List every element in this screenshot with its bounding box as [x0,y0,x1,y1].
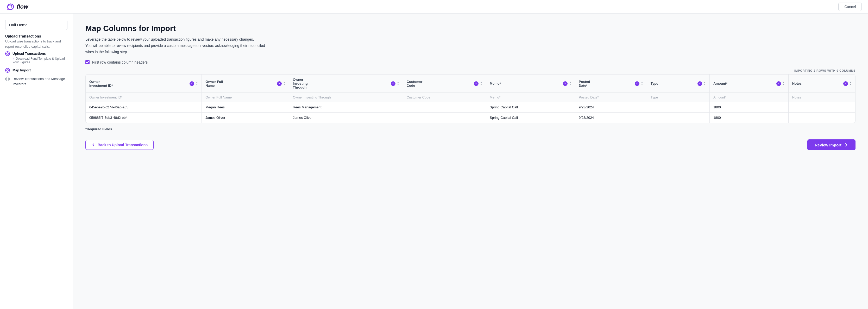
step-indicator-upload [5,51,10,56]
cell-customer-code-2 [403,113,486,123]
th-arrow-up-posted-date[interactable]: ▲ [641,81,643,83]
th-arrow-down-customer-code[interactable]: ▼ [480,84,482,86]
th-arrow-up-amount[interactable]: ▲ [783,81,785,83]
required-note: *Required Fields [85,127,856,131]
th-owner-investment-id: OwnerInvestment ID* ✓ ▲ ▼ [86,75,202,93]
step-label-upload: Upload Transactions [12,51,67,56]
step-indicator-review [5,77,10,81]
th-arrow-down-investing-through[interactable]: ▼ [397,84,399,86]
th-arrow-down-amount[interactable]: ▼ [783,84,785,86]
cell-investing-through-1: Rees Management [289,102,403,113]
th-check-owner-id: ✓ [189,81,194,86]
th-memo: Memo* ✓ ▲ ▼ [486,75,575,93]
cancel-button[interactable]: Cancel [838,3,862,11]
th-arrow-up-owner-id[interactable]: ▲ [196,81,198,83]
th-check-notes: ✓ [843,81,848,86]
th-arrow-up-notes[interactable]: ▲ [849,81,851,83]
cell-owner-id-1: 045ebe9b-c274-46ab-a65 [86,102,202,113]
th-arrow-down-type[interactable]: ▼ [704,84,706,86]
th-arrow-up-full-name[interactable]: ▲ [283,81,285,83]
cell-memo-1: Spring Capital Call [486,102,575,113]
flow-logo-icon [6,3,14,11]
svg-point-3 [6,78,8,80]
step-indicator-map [5,68,10,73]
cell-owner-name-2: James Oliver [202,113,289,123]
th-check-posted-date: ✓ [635,81,640,86]
sidebar-step-review: Review Transactions and Message Investor… [5,76,67,86]
top-bar: flow Cancel [0,0,868,13]
sidebar-section-desc: Upload wire transactions to track and re… [5,39,67,49]
step-label-review: Review Transactions and Message Investor… [12,76,67,86]
first-row-checkbox[interactable] [85,60,90,64]
table-header-row: OwnerInvestment ID* ✓ ▲ ▼ Own [86,75,855,93]
svg-point-2 [6,69,8,72]
th-arrow-up-customer-code[interactable]: ▲ [480,81,482,83]
table-row: 045ebe9b-c274-46ab-a65 Megan Rees Rees M… [86,102,855,113]
cell-type-1 [647,102,709,113]
th-check-full-name: ✓ [277,81,282,86]
th-check-amount: ✓ [776,81,781,86]
placeholder-investing-through: Owner Investing Through [289,93,403,102]
placeholder-type: Type [647,93,709,102]
review-import-button[interactable]: Review Import [807,139,856,150]
th-arrow-down-memo[interactable]: ▼ [569,84,571,86]
cell-memo-2: Spring Capital Call [486,113,575,123]
th-arrow-up-type[interactable]: ▲ [704,81,706,83]
back-to-upload-button[interactable]: Back to Upload Transactions [85,140,154,150]
logo: flow [6,3,28,11]
mapping-table: OwnerInvestment ID* ✓ ▲ ▼ Own [86,75,855,123]
step-sublabel-upload: ✓ Download Fund Template & Upload Your F… [12,57,67,64]
mapping-table-wrapper: OwnerInvestment ID* ✓ ▲ ▼ Own [85,74,856,123]
table-body: Owner Investment ID* Owner Full Name Own… [86,93,855,123]
th-arrow-down-notes[interactable]: ▼ [849,84,851,86]
placeholder-notes: Notes [788,93,855,102]
cell-owner-id-2: 059885f7-7db3-48d2-bb4 [86,113,202,123]
sidebar-step-upload: Upload Transactions ✓ Download Fund Temp… [5,51,67,64]
cell-amount-1: 1800 [709,102,788,113]
th-arrow-down-owner-id[interactable]: ▼ [196,84,198,86]
first-row-checkbox-row: First row contains column headers [85,60,856,64]
fund-selector[interactable]: Half Dome [5,20,67,30]
cell-notes-1 [788,102,855,113]
th-check-investing-through: ✓ [391,81,396,86]
placeholder-customer-code: Customer Code [403,93,486,102]
main-layout: Half Dome Upload Transactions Upload wir… [0,13,868,309]
table-placeholder-row: Owner Investment ID* Owner Full Name Own… [86,93,855,102]
step-label-map: Map Import [12,68,31,73]
placeholder-amount: Amount* [709,93,788,102]
sidebar-section-title: Upload Transactions [5,34,67,38]
cell-investing-through-2: James Oliver [289,113,403,123]
page-title: Map Columns for Import [85,24,856,33]
cell-customer-code-1 [403,102,486,113]
sidebar-steps: Upload Transactions ✓ Download Fund Temp… [5,51,67,86]
placeholder-owner-id: Owner Investment ID* [86,93,202,102]
sidebar-step-map: Map Import [5,68,67,73]
arrow-right-icon [843,142,848,147]
th-type: Type ✓ ▲ ▼ [647,75,709,93]
placeholder-owner-name: Owner Full Name [202,93,289,102]
th-check-memo: ✓ [563,81,567,86]
svg-point-1 [6,53,8,55]
th-arrow-down-full-name[interactable]: ▼ [283,84,285,86]
cell-owner-name-1: Megan Rees [202,102,289,113]
th-arrow-up-investing-through[interactable]: ▲ [397,81,399,83]
import-info: IMPORTING 2 ROWS WITH 9 COLUMNS [85,69,856,72]
page-description: Leverage the table below to review your … [85,36,268,55]
arrow-left-icon [91,143,96,147]
cell-notes-2 [788,113,855,123]
th-owner-full-name: Owner FullName ✓ ▲ ▼ [202,75,289,93]
th-arrow-up-memo[interactable]: ▲ [569,81,571,83]
cell-amount-2: 1800 [709,113,788,123]
cell-posted-date-2: 9/23/2024 [575,113,647,123]
th-posted-date: PostedDate* ✓ ▲ ▼ [575,75,647,93]
th-customer-code: CustomerCode ✓ ▲ ▼ [403,75,486,93]
sidebar-section: Upload Transactions Upload wire transact… [5,34,67,86]
th-check-type: ✓ [698,81,702,86]
th-amount: Amount* ✓ ▲ ▼ [709,75,788,93]
th-notes: Notes ✓ ▲ ▼ [788,75,855,93]
th-arrow-down-posted-date[interactable]: ▼ [641,84,643,86]
first-row-label[interactable]: First row contains column headers [92,60,148,64]
placeholder-posted-date: Posted Date* [575,93,647,102]
table-header: OwnerInvestment ID* ✓ ▲ ▼ Own [86,75,855,93]
action-row: Back to Upload Transactions Review Impor… [85,139,856,150]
☆ ☆ ☆ ☆
EXERCISE REQUIREMENTS: Each line in the listing where the word "Rees" is found is to be copied.

EXERCISE OUTPUT:
cell-investing-through-1: Rees Management [289,102,403,113]
table-row: 045ebe9b-c274-46ab-a65 Megan Rees Rees M… [86,102,855,113]
cell-owner-name-1: Megan Rees [202,102,289,113]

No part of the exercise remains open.